I wanted to post these videos to illustrate a few things I have preached on this site and just about as long as I’ve been helping people find a better running form.  Mr. Galloway demonstrates an ideal stride form, and he’s doing it in shoes.  I have said all along that I am not opposed to people running in shoes if they do it correctly, and if you can do what he instructs then you can probably be a successful shod runner.  If, however, you find that you cannot run this way then you may be like a lot of people I come across and need a change.
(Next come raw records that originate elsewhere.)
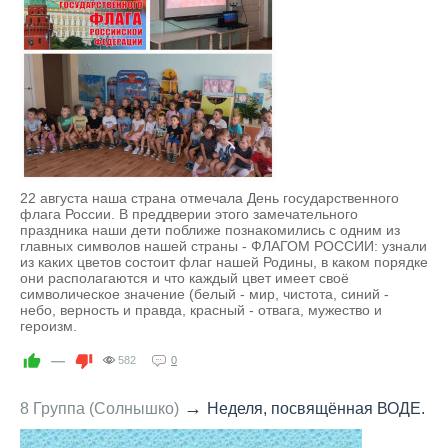
22 августа наша страна отмечала День государственного
флага России. В преддверии этого замечательного
праздника наши дети поближе познакомились с одним из
главных символов нашей страны - ФЛАГОМ РОССИИ: узнали
из каких цветов состоит флаг нашей Родины, в каком порядке
они располагаются и что каждый цвет имеет своё
символическое значение (белый - мир, чистота, синий -
небо, верность и правда, красный - отвага, мужество и
героизм.
—
582
0
→
8 Группа (Солнышко)
Неделя, посвящённая ВОДЕ.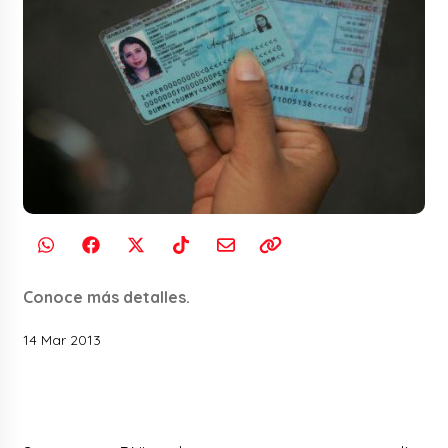
Conoce más detalles.
14 Mar 2013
Barefoot/minimal running is not going to magically give you perfect form.  In fact many converts spend a lot of months finding the form that works best for them.  Form is something that is generally developed over time instead of being given to you at birth.  When you first learn to walk you start developing neurological paths that will dictate your biomechanical function.  This then turns into pathways for running, jumping, and all other movements you learn as you grow.  So at some point in your development you created a running form.  For some, that form works fine and they have few or no problems through their life in terms of joint issues from exercise.  The rest of us develop a form that has glitches in it, and we wind up injured either in a major way or with nagging issues that won’t go away no matter what we do.   For all of us, a change is needed, and the truth is that the change is not a hard one to make.
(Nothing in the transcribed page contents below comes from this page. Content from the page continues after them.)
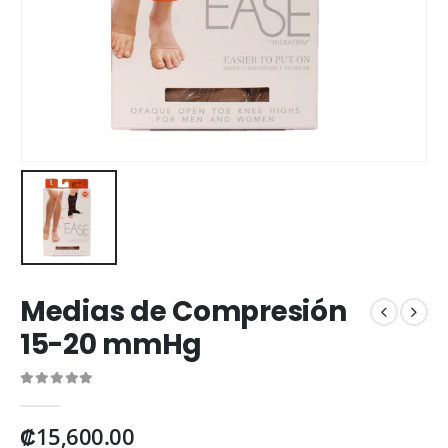
Medias de Compresión
15-20 mmHg
0
out of 5
₡
15,600.00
I’ve written a few articles you can find in the training section of this site about proper form and how to make the transition to barefoot running.  The same changes in form that I talk about in those articles apply to running in shoes as well.  For me this is not just about running without shoes or in thinner shoes.  Yes, I believe the conventional shoe inhibits foot function, but it is still not just about that.  It’s about finding a way to run and run without injuries.  The answer to the riddle lies mostly in form, and Mr. Galloway demonstrates a great form in these videos.  His premise over the years centers on showing people how to run injury free, and that is the same goal I have always had with my clients so I deeply respect Mr. Galloway.

Watch the videos and look closely at the form.  His knees are always bent, never extended; he lands lightly on his mid foot, maintains a great erect posture, and is smooth with little excess motion.  His knees have a little more inward fall than I would recommend, but he ran in the Olympics so who am I to judge?  You also might take note of the parallels between his form and a good barefoot/minimal form as they are basically identical.
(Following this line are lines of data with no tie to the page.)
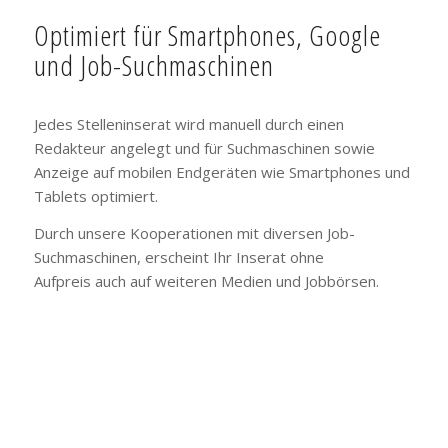
Optimiert für Smartphones, Google
und Job-Suchmaschinen
Jedes Stelleninserat wird manuell durch einen
Redakteur angelegt und für Suchmaschinen sowie
Anzeige auf mobilen Endgeräten wie Smartphones und
Tablets optimiert.
Durch unsere Kooperationen mit diversen Job-
Suchmaschinen, erscheint Ihr Inserat ohne
Aufpreis auch auf weiteren Medien und Jobbörsen.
That’s the point, isn’t it?  To find the answers to this great running debate that’s taking place.  It’s right there, and it’s been there all along.  Run light with short strides and stay off your heels.  Pretty simple, right?



One response »

  1. C. Beth says:

    Great post. And the nice thing is, once we get down the basics, our bodies tell us when we need to tweak something. A friend gave me some simple advice recently that seems to be helping with some knee/IT band issues I was having. And it was easy to make that small “tweak” now that I have the general basics down.